During 2008/2009 Rackline installed Multitrak floor tracks and mobile carriages onto 6 floors within the newly built £78 million state of the art Darwin Centre Cocoon.

The cocoons surface is hand-finished polished plaster, bound in steel channels resembling the silk threads of a real cocoon in nature.

 

The new Darwin Centre, by Scandinavian architects CF Møller, holds 17m entomology specimens and 3m botany specimens. At 60 metres long, 12 metres wide, 300 millimetres thick and covering 3,500 square metres, it is the largest sprayed concrete curved structure in Europe.

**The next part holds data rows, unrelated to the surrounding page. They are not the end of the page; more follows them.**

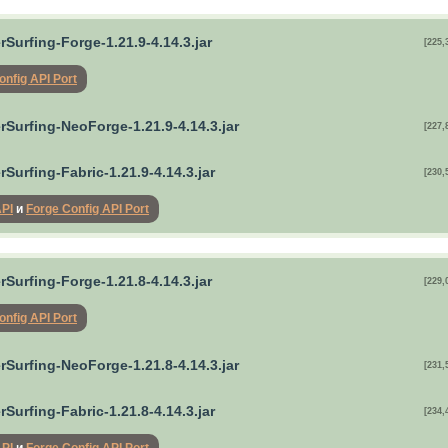
Surfing-Forge-1.21.9-4.14.3.jar
[225,
onfig API Port
rSurfing-NeoForge-1.21.9-4.14.3.jar
[227,
Surfing-Fabric-1.21.9-4.14.3.jar
[230,
API
и
Forge Config API Port
Surfing-Forge-1.21.8-4.14.3.jar
[229,
onfig API Port
rSurfing-NeoForge-1.21.8-4.14.3.jar
[231,
Surfing-Fabric-1.21.8-4.14.3.jar
[234,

It offers 1,040 square metres of laboratory space, doubling the size of the museum’s lab areas. The top three floors are devoted to spectacular new galleries, where some of the oldest and most precious objects in the collection, among them specimens brought back by Charles Darwin from the Beagle voyage, will be displayed.

 

Rackline began the installation of floor tracks to guide the mobile bases during 2008, all tracks were then set within a 60mm deep concrete screed. Bespoke mobile carriages to hold the specially designed cabinets were then installed with completion of the installation during early 2009. The delicate transfer of all collections then took place with the grand opening of the centre in September 2009; the cocoon was officially opened by Prince William and Sir David Attenborough.